Design and properties of alginate/gelatin/cellulose nanocrystals interpenetrating polymer network composite hydrogels based on in situ cross-linking

Alginate (Alg) hydrogels have attracted extensive attention in the biomedical field due to their biocompatibility. However, single Alg hydrogels exhibit weak mechanical strength, poor stability and cell adhesion, which severely restricts their biomedical application. For this reason, we designed alginate/gelatin/cellulose nano-crystals (Alg/G/CNCs) composite hydrogels by combining interpenetrating network (IPN) technology, cellulose nanocrystals (CNCs) reinforcement and in situ cross-linking method to improve the functional defects of Alg hydrogels.
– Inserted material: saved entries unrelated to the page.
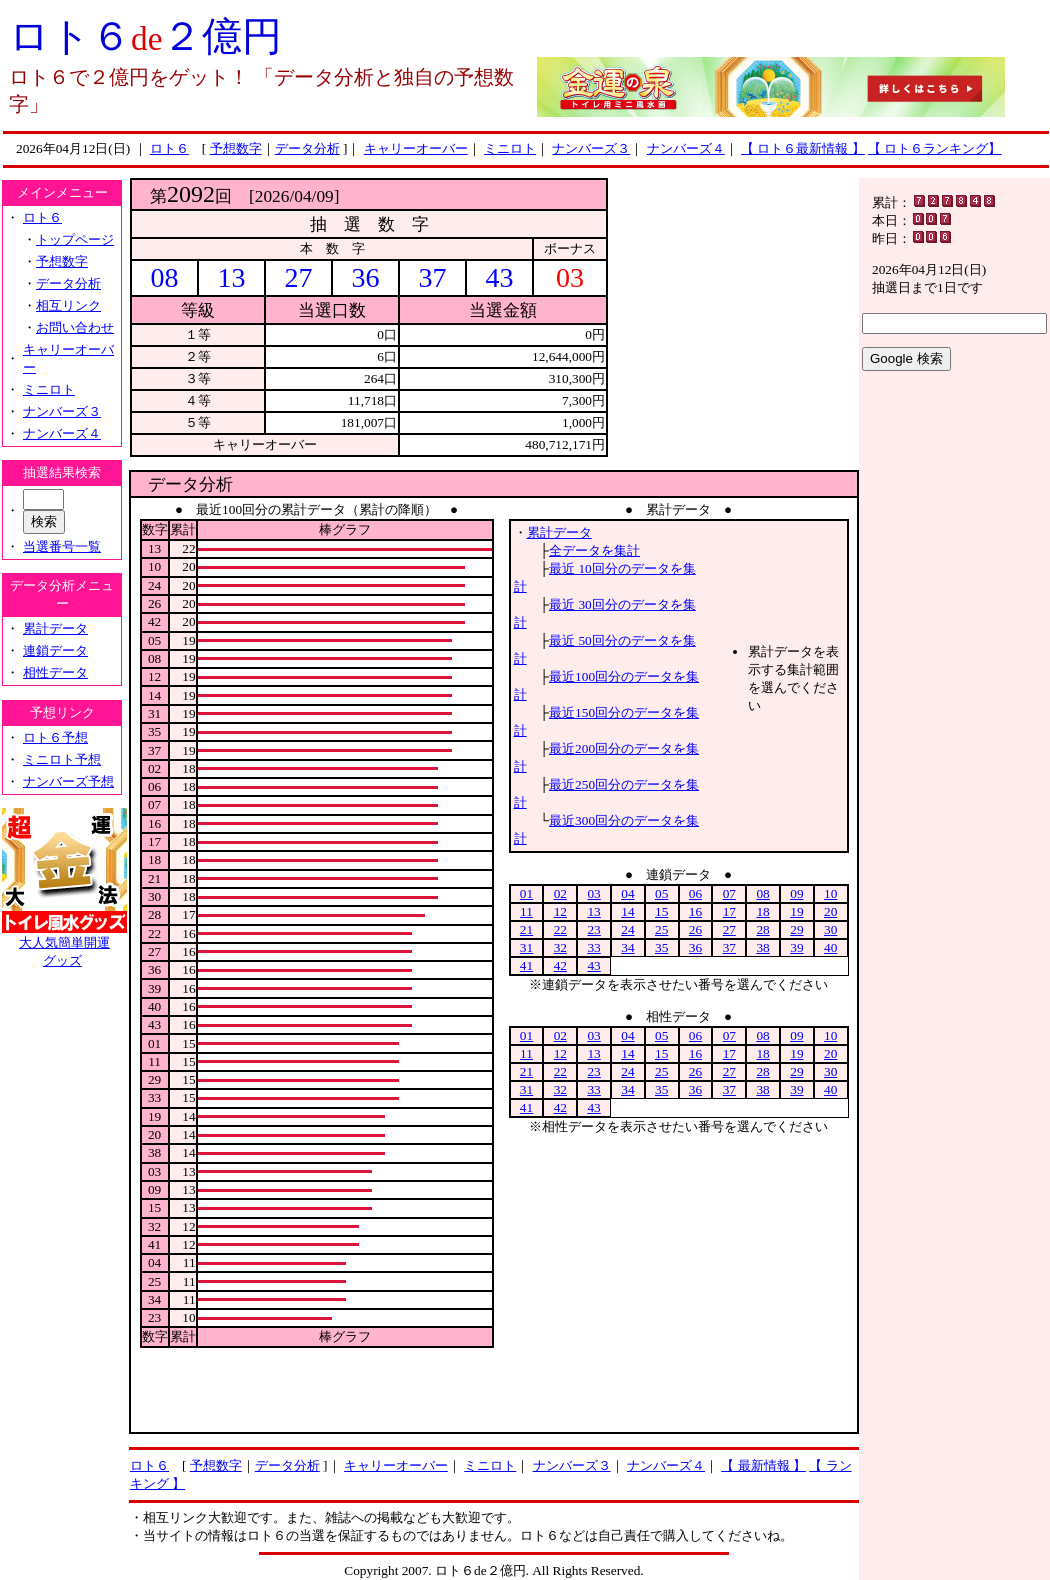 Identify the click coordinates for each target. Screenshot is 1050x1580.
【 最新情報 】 (763, 1465)
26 (695, 929)
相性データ (55, 672)
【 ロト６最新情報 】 (803, 148)
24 (627, 929)
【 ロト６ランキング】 (934, 148)
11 (526, 911)
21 (526, 929)
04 (627, 893)
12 (560, 911)
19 (796, 911)
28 (762, 929)
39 (796, 947)
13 (593, 911)
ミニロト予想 (62, 759)
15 (661, 911)
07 (729, 893)
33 (593, 947)
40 (830, 947)
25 (661, 929)
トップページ (75, 239)
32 (560, 947)
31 (526, 947)
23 (593, 929)
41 (526, 965)
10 (830, 893)
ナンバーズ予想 (68, 781)
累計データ (55, 628)
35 (661, 947)
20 (830, 911)
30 (830, 929)
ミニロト (510, 148)
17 (729, 911)
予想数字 (236, 148)
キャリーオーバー (416, 148)
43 (593, 965)
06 (695, 893)
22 (560, 929)
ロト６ (169, 148)
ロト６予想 (55, 737)
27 (729, 929)
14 (627, 911)
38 (762, 947)
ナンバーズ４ (686, 148)
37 (729, 947)
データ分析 (307, 148)
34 (627, 947)
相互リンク (68, 305)
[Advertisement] (733, 303)
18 (762, 911)
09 (796, 893)
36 (695, 947)
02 (560, 893)
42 (560, 965)
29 (796, 929)
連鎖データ (55, 650)
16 (695, 911)
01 (526, 893)
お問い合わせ (75, 327)
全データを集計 (594, 550)
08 (762, 893)
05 (661, 893)
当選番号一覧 (62, 546)
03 (593, 893)
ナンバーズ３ (591, 148) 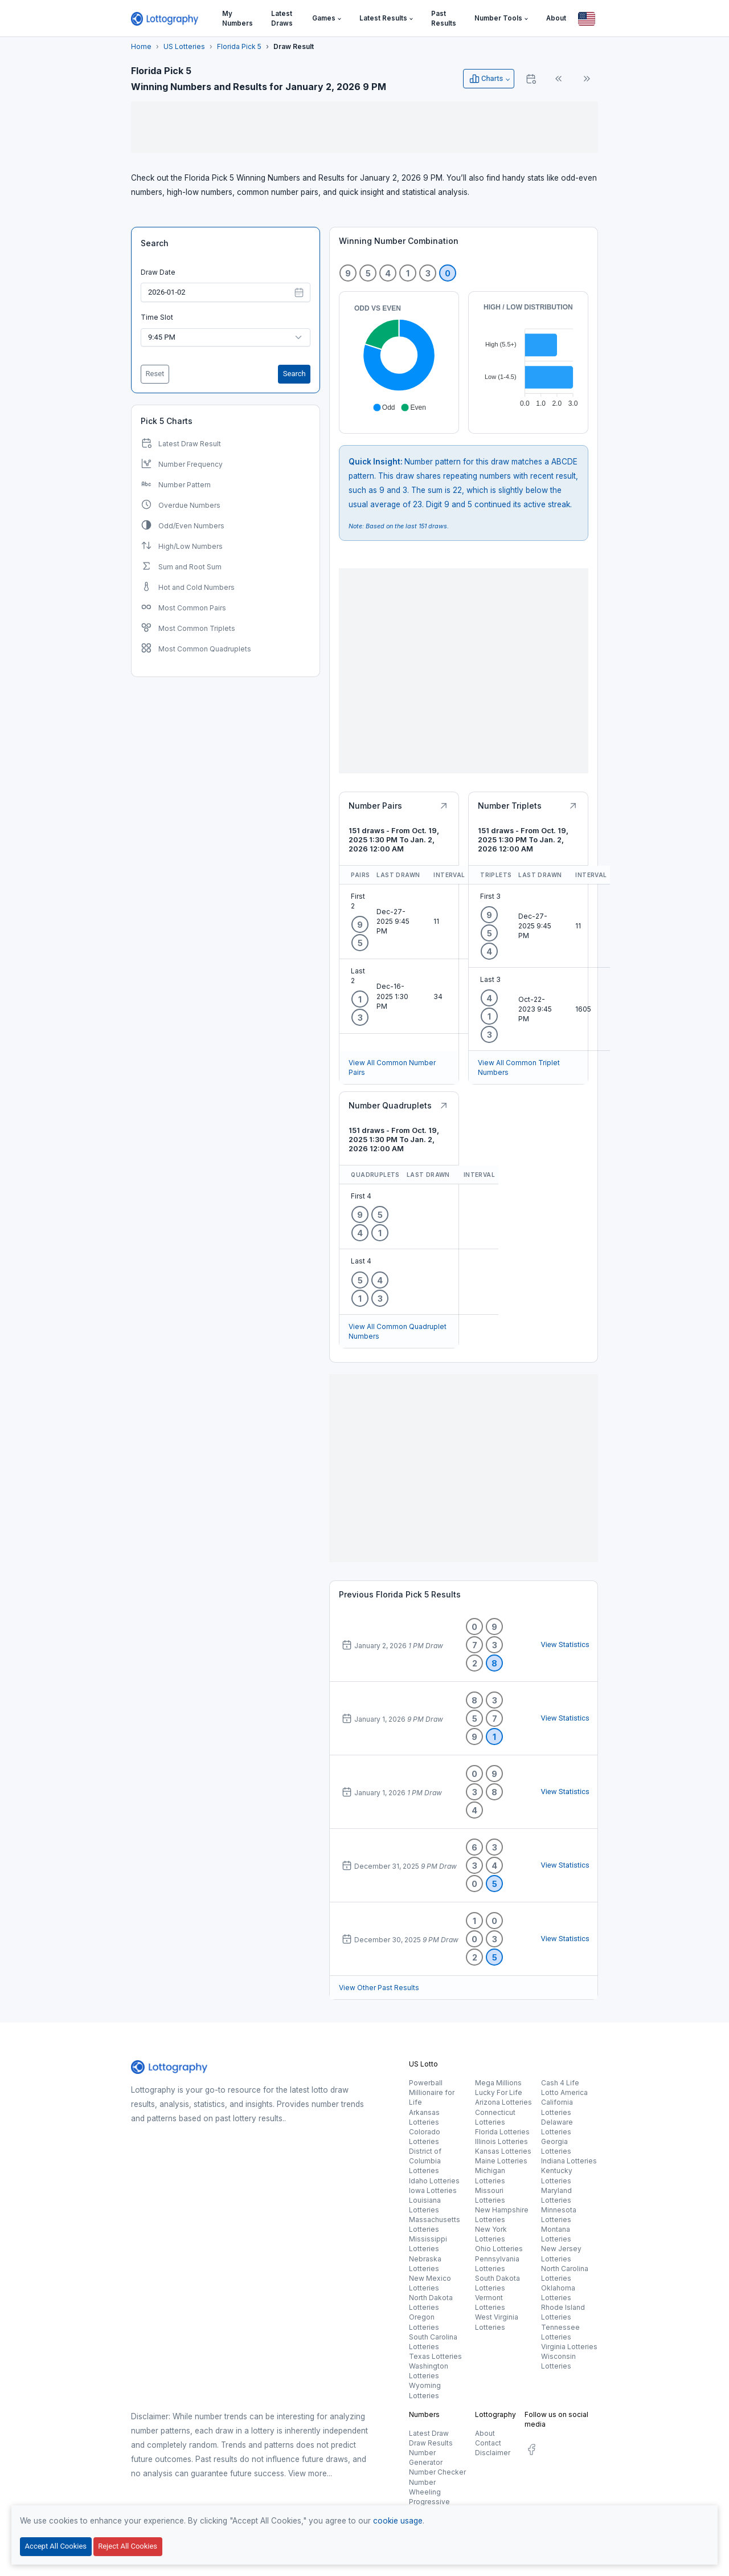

The structure and properties of the resultant Alg/G/CNCs composite hydrogels were comprehensively evaluated by FT-IR, TGA, XRD, swelling and degradability measurements, and cytocompatibility experiments. Alg/G/CNCs composite hydrogels with regular three-dimensional porous network (3D) structures was success-fully fabricated through the ionic cross-linking of alginate and the covalent cross-linking of gelatin, followed by the reinforcement of colloidal cellulose nanocrystals (CNCs) that were prepared by sulfuric acid hydrolysis of microcrystalline cellulose (MCC). The addition of CNCs could generate interaction force with the polymer in the IPN matrix, which was able to regulate the physicochemical properties of the composite hydrogel to a certain extent. Moreover, with the increase of gelatin (G) content, the compressive strength of Alg/G/CNCs composite hydrogels gradually increased, while the swelling property decreased gradually. Meanwhile, Alg/G/CNCs composite hydrogels exhibited good cell adhesion, proliferation and differentiation properties. In particular, Alg/ 0.5G/CNCs composite hydrogels displayed the best cell proliferation effect, while Alg/2G/CNCs composite hydrogels revealedthe most significant cell differentiation effect. Therefore, Alg/G/CNCs composite hydrogels could exhibit good mechanical properties and biocompatibility, which possessed great application potential in the field of tissue engineering.